Arsyen turned his fingers to the keyboard and began to release the poetry that filled his head: a story of injustice, of choices, of freedom, and Pyrrhian military history. But after five minutes, he hit the table with his fist. His English simply could not capture the words that came so naturally in his native tongue. He deleted his message and started again, settling on something much simpler.

  To: engineering_all@anahata.com, sales_all@anahata.com, warriorone@Anahata.com, thedungeonmaster@anahata.com, papage@Anahata.com, thedude@Anahata.com, sevendwarves@anahata.com, robobo@Anahata.com, coolhands@Anahata.com, kapuscinski@Anahata.com, ilovejuice@Anahata.com, ninjas@Anahata.com, doris@Anahata.com, marionetti@Anahata.com, nihilists@anahata.com, tyamada@Anahata.com, petra@Anahata.com, romansch_speakers@Anahata.com, pjoffe@Anahata.com, furries@anahata.com, manhelmer@Anahata.com, swingers@anahata.com, mahalic@Anahata.com, joobs@Anahata.com, swing_dance@Anahata.com, cchen@Anahata.com, impressionist_painters@Anahata.com, smoop@Anahata.com, gunsandfreedom@Anahata.com, libertarians@anahata.com, anarchists@anahata.com, freespeech@anahata.com, existentialists@anahata.com, random@Anahata.com, hr-all@Anahata.com, legal-all@Anahata.com, recruiting-all@Anahata.com, everyone@Anahata.com

  From: Arsyen Aimo (arsyen@Anahata.com)

  Subject: Re: On the subject of engineers’ shoelessness

  Sales team suck.

  - Arsyen

  “Hooray Arsyen!” Jonas cheered, throwing his shoes across the room.

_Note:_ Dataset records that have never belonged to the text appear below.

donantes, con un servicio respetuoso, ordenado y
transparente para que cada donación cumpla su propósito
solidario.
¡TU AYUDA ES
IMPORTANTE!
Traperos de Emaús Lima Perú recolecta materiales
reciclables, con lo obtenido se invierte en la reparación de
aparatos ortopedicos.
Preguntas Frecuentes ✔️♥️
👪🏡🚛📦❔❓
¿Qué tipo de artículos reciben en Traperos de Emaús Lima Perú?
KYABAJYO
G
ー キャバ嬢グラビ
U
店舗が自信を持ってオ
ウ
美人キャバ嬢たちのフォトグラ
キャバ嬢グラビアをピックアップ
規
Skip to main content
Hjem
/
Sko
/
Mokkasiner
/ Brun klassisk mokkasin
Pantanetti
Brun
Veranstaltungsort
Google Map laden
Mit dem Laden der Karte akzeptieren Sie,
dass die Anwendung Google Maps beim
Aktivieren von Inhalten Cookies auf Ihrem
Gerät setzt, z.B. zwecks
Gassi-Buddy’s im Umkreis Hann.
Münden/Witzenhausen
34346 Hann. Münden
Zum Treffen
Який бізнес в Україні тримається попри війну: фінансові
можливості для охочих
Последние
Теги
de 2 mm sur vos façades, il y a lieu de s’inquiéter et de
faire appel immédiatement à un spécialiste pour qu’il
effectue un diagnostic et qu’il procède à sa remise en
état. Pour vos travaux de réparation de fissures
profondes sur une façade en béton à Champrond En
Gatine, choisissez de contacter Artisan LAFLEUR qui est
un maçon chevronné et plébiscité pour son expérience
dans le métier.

  A few minutes later, Arsyen received an email from Roni.

  “Awesome response. You’re a real Anahati now! And congrats — the team’s just spoken. You’ve made it past the first week!”

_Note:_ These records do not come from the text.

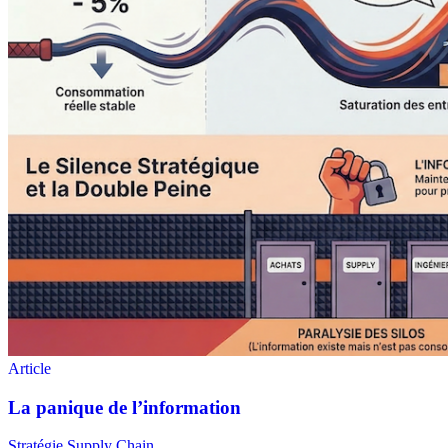
Stratégie Supply Chain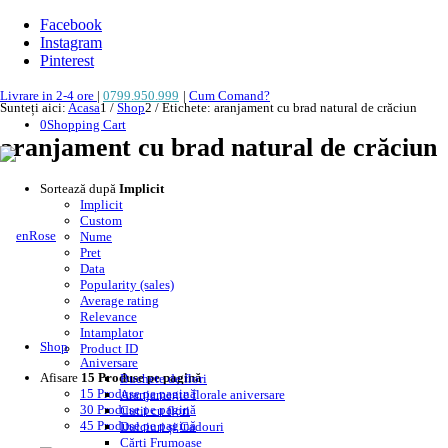
Facebook
Instagram
Pinterest
Livrare in 2-4 ore
|
0799.950.999
|
Cum Comand?
Sunteți aici:
Acasa
1
/
Shop
2
/
Etichete: aranjament cu brad natural de crăciun
0
Shopping Cart
aranjament cu brad natural de crăciun
Sortează după
Implicit
Implicit
Custom
Nume
Pret
Data
Popularity (sales)
Average rating
Relevance
Intamplator
Shop
Product ID
Aniversare
Afisare
15 Produse pe pagină
Buchete de flori
15 Produse pe pagină
Aranjamente florale aniversare
30 Produse pe pagină
Cutii cu flori
45 Produse pe pagină
Dulciuri și Cadouri
Cărți Frumoase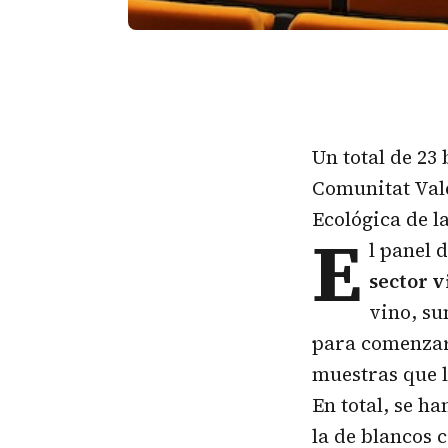
Un total de 23
Comunitat Val
Ecológica de 
E
l panel 
sector v
vino, su
para comenzar 
muestras que l
En total, se h
la de blancos c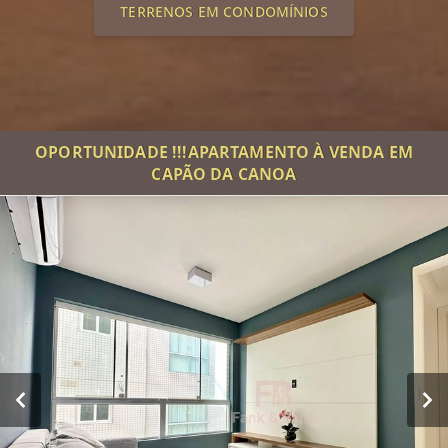
TERRENOS EM CONDOMÍNIOS
OPORTUNIDADE !!!APARTAMENTO À VENDA EM
CAPÃO DA CANOA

  A few minutes later, someone from the HR team appeared next to Arsyen’s desk to hand him his permanent badge.

  Arsyen floated through the rest of the day. He walked taller down the corridors and lingered crossing the lawn, flicking his new white badge as he walked, no longer afraid of any passing engineer. He even tried his hand at firing a red badge–carrying newbie, which was even more delightful than he had anticipated.